::: Records provided
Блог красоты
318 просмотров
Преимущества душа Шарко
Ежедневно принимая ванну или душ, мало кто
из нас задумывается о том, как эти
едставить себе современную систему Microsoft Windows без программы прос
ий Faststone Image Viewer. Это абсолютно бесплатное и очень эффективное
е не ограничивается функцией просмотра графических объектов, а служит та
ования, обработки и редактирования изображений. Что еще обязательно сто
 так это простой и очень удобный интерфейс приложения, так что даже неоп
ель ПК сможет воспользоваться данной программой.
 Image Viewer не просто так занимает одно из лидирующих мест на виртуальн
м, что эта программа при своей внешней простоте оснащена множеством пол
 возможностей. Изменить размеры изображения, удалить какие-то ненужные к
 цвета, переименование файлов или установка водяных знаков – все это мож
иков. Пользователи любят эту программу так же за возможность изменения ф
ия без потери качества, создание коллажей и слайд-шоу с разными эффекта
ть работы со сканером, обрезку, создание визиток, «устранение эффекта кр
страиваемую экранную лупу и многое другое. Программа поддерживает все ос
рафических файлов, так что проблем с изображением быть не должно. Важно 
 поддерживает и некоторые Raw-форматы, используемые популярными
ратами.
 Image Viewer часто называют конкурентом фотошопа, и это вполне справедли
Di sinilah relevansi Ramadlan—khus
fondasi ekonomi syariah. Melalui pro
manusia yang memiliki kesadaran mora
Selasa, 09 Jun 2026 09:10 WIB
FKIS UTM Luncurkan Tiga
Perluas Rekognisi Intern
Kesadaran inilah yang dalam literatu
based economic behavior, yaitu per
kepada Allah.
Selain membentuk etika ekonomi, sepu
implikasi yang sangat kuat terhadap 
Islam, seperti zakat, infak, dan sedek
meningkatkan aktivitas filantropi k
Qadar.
::::::
■ What is expected ■
Once you have read the entries, write them out again without altering a single character.

■ Exercise response ■
Блог красоты
318 просмотров
Преимущества душа Шарко
Ежедневно принимая ванну или душ, мало кто
из нас задумывается о том, как эти
едставить себе современную систему Microsoft Windows без программы прос
ий Faststone Image Viewer. Это абсолютно бесплатное и очень эффективное
е не ограничивается функцией просмотра графических объектов, а служит та
ования, обработки и редактирования изображений. Что еще обязательно сто
 так это простой и очень удобный интерфейс приложения, так что даже неоп
ель ПК сможет воспользоваться данной программой.
 Image Viewer не просто так занимает одно из лидирующих мест на виртуальн
м, что эта программа при своей внешней простоте оснащена множеством пол
 возможностей. Изменить размеры изображения, удалить какие-то ненужные к
 цвета, переименование файлов или установка водяных знаков – все это мож
иков. Пользователи любят эту программу так же за возможность изменения ф
ия без потери качества, создание коллажей и слайд-шоу с разными эффекта
ть работы со сканером, обрезку, создание визиток, «устранение эффекта кр
страиваемую экранную лупу и многое другое. Программа поддерживает все ос
рафических файлов, так что проблем с изображением быть не должно. Важно 
 поддерживает и некоторые Raw-форматы, используемые популярными
ратами.
 Image Viewer часто называют конкурентом фотошопа, и это вполне справедли
Di sinilah relevansi Ramadlan—khus
fondasi ekonomi syariah. Melalui pro
manusia yang memiliki kesadaran mora
Selasa, 09 Jun 2026 09:10 WIB
FKIS UTM Luncurkan Tiga
Perluas Rekognisi Intern
Kesadaran inilah yang dalam literatu
based economic behavior, yaitu per
kepada Allah.
Selain membentuk etika ekonomi, sepu
implikasi yang sangat kuat terhadap 
Islam, seperti zakat, infak, dan sedek
meningkatkan aktivitas filantropi k
Qadar.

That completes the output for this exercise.